BY JUDY SHERIDAN
Aledo city officials, who have set aside $10,000 for an animal control specialist in next year’s budget, say animal control issues are growing along with the city’s population.
The proposed budget, in fact, has double last year’s $5,000 appropriation.
“The city averages an estimated two calls per week,” City Administrator Ken Pfeifer emailed in response to a question from the Extra. “Many of the calls are dogs that property owners do not leash, and they run at large. The city has a leash law ordinance.”
Pfeifer did not quantify the increase, but said it was up from last year.
In the June council meeting, Public Works Director Gordon Smith said he was concerned that calls involving vicious dogs were up over a three-year period.
Pfeifer said the city has not had to deal with any such calls recently, and no one had been hurt in the past.
Public Works Department employees currently handle the calls, Pfeifer said. Three have animal control training and ongoing courses.
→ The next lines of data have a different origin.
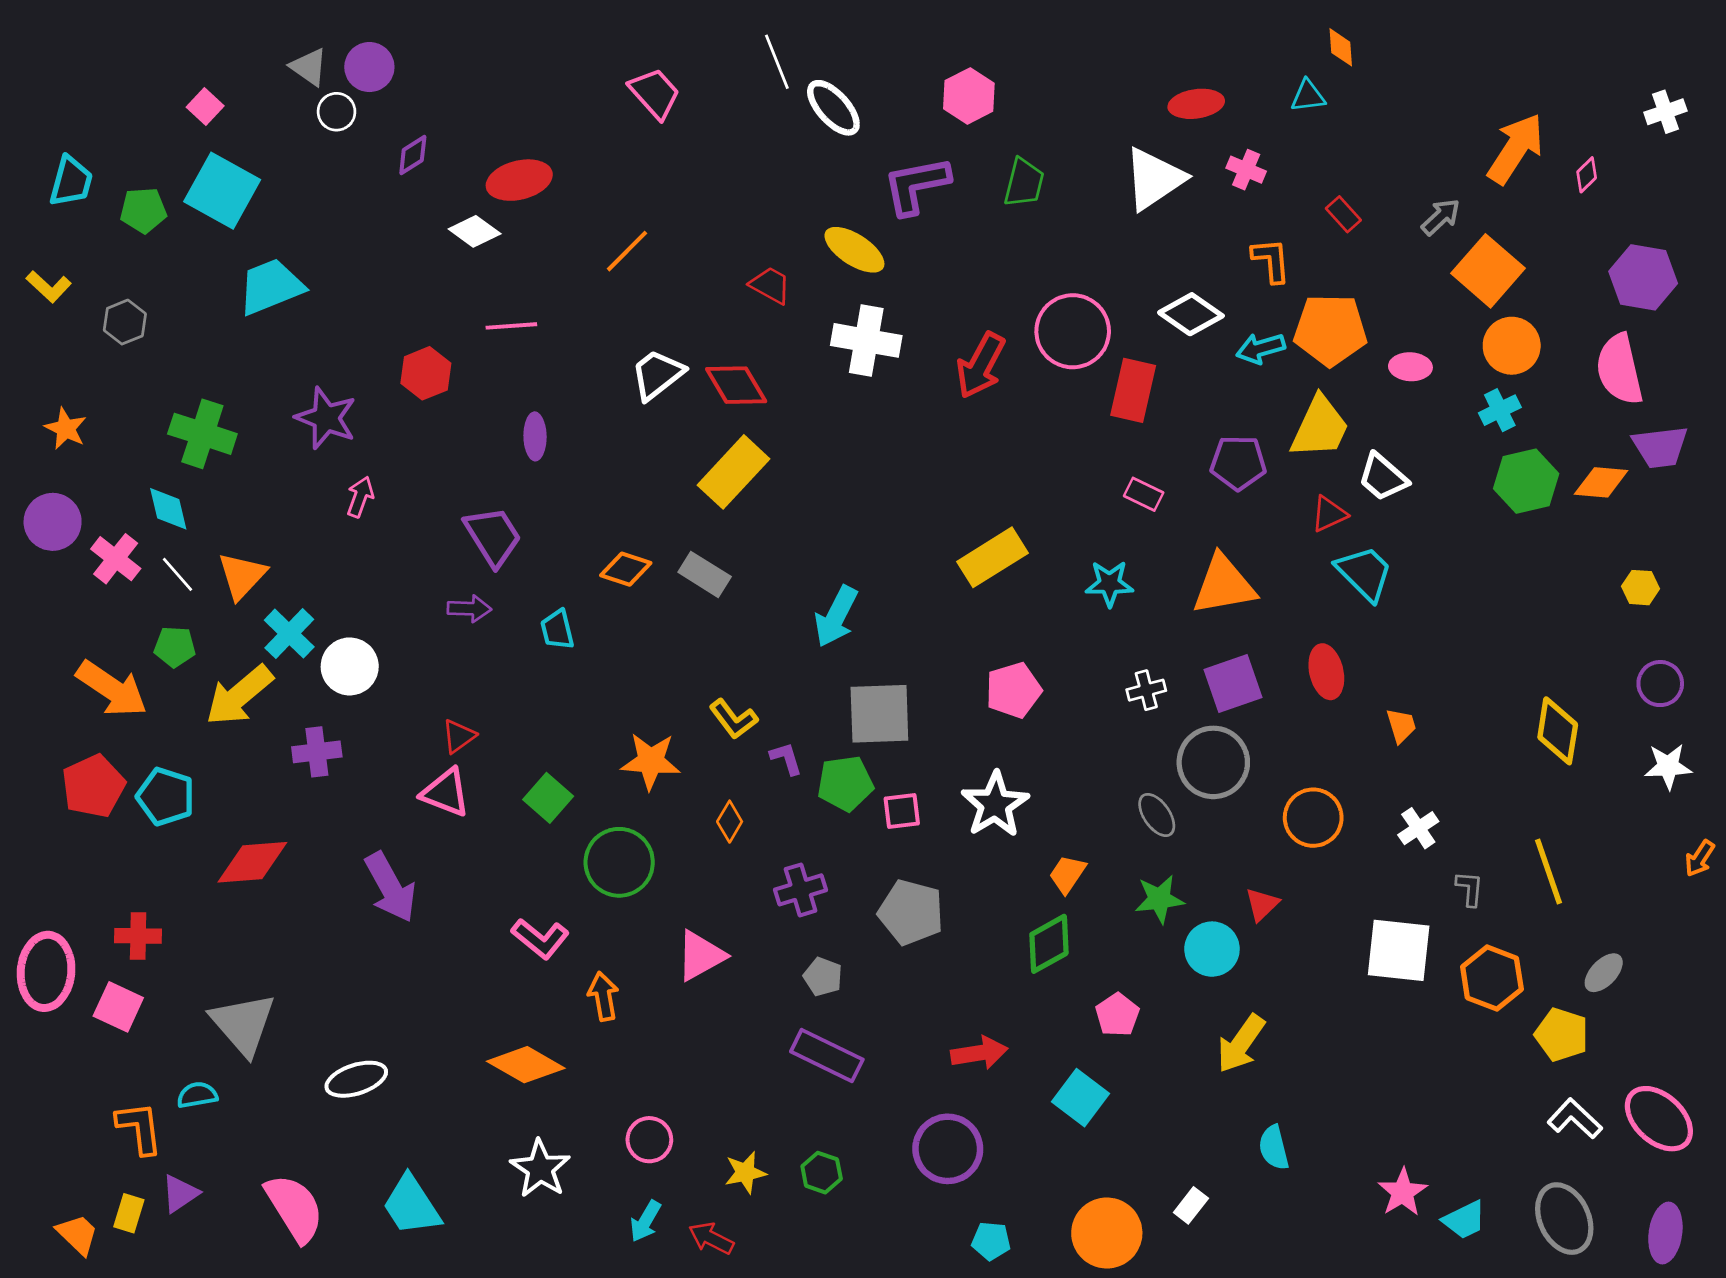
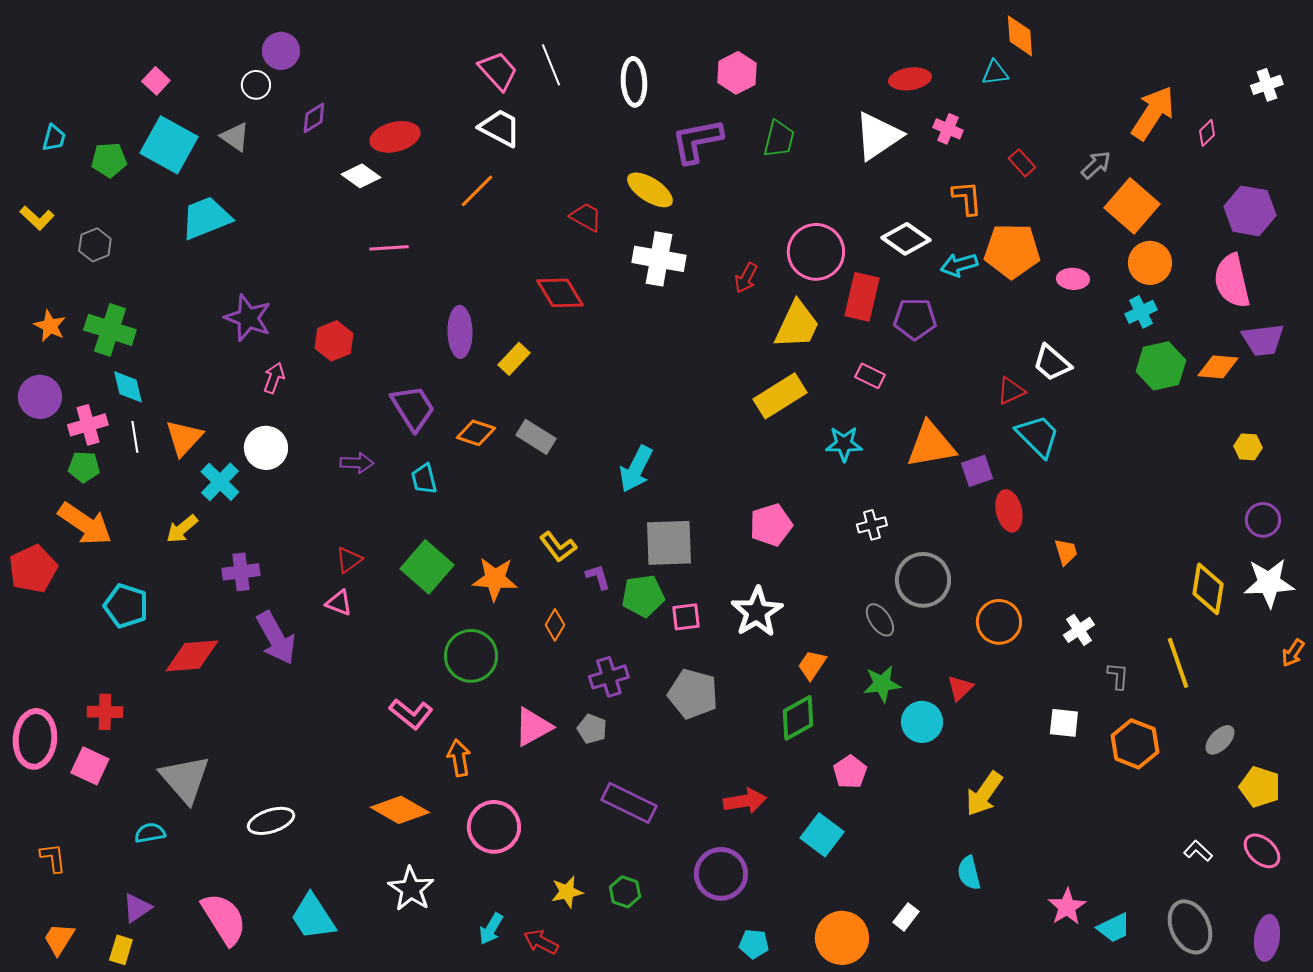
orange diamond: (1341, 47) -> (1020, 36), size x1.4
white line: (777, 62) -> (551, 65), moved
gray triangle: (309, 67) -> (235, 137), moved
white ellipse: (833, 108) -> (634, 82), turned 39
cyan trapezoid: (71, 181) -> (54, 138), size x0.7
red arrow: (981, 365) -> (746, 278), size x0.6
red hexagon: (426, 373) -> (334, 341), moved
white trapezoid: (657, 375) -> (500, 128), moved, turned 66
yellow trapezoid: (1320, 427) -> (797, 325), moved
green cross: (202, 434) -> (110, 330), moved
purple ellipse: (535, 436) -> (460, 332), moved, size x1.4
purple pentagon: (1238, 463) -> (915, 319), moved
yellow rectangle: (733, 472) -> (514, 359), moved, size x0.6
purple trapezoid: (493, 536) -> (413, 408), moved
yellow rectangle: (992, 557) -> (780, 396), moved
pink cross: (116, 559) -> (88, 425), turned 36
white line: (177, 574) -> (135, 437), turned 32
green pentagon: (175, 647) -> (84, 467), moved
white circle: (350, 666) -> (266, 448), moved
purple square: (1233, 684) -> (977, 471), moved, size x0.7
yellow arrow: (239, 695) -> (182, 529), size x0.6
yellow diamond: (1558, 731) -> (1208, 589), moved
white star: (1668, 766) -> (1269, 583), size x1.4
red pentagon: (93, 786) -> (33, 569), moved
pink triangle: (446, 793) -> (339, 603), size x0.7
green square: (548, 798) -> (427, 567), moved, size x1.4
purple arrow: (390, 887) -> (276, 638), moved
white square: (1399, 950) -> (1064, 723), size x0.6
gray pentagon: (823, 977) -> (592, 729), moved
yellow pentagon: (1562, 1035) -> (1260, 787), moved
yellow arrow: (1241, 1044) -> (984, 794), moved
white L-shape: (1575, 1119) -> (1198, 851), size x0.7
pink ellipse: (1659, 1119) -> (1262, 851), size x0.7
orange L-shape: (139, 1128) -> (53, 858), moved, size x0.7
pink circle: (649, 1140) -> (494, 827), moved, size x1.5
yellow rectangle: (129, 1213) -> (121, 950), moved
orange trapezoid: (78, 1234) -> (59, 939), turned -102

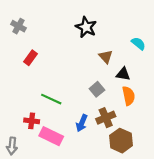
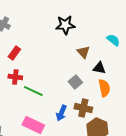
black star: (86, 27) -> (65, 25), turned -30
brown cross: (106, 118) -> (83, 108), turned 36
red cross: (32, 121) -> (15, 77), moved

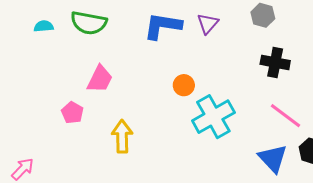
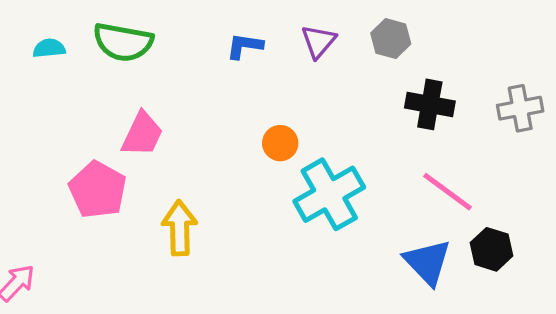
gray hexagon: (263, 15) -> (391, 39), moved
blue L-shape: (163, 26) -> (245, 46), size x0.6
pink pentagon: (72, 113) -> (98, 190), size x1.6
“Of course, our Public Works staff have many duties in water, sewer, streets, parks and other areas,” he said. “So, often other duties are interrupted to attend to the animal control needs.”
In addition to the specialist position, which Pfeifer told the council would be challenging to fill, the city administrator is also proposing that a new employee of the Streets Department be trained to handle basic animal control work.
The position would be filled in April 2105, according to the newly proposed budget, and the new employee would primarily be tasked with maintaining the new landscaped medians and intersections related to FM Road 1187 and Aledo Trail improvements, as well as street maintenance.
“We’ve seen quite an increase in animal control calls, so to take it off of Chris [Morales]’ back and some of the supervisory-type people, this person would receive the training to handle some of the basic animal control work,” Pfeifer told the council.
“We do have the technician in the budget if we can locate one. If not we’ll save that money for another day.”
Bill McLeRoy pointed out that the city requires licenses for dogs and cats, but doesn’t collect the revenue. He questioned the reason for the ordinance.
Pfeifer said stray animals are brought to a shelter in west Fort Worth.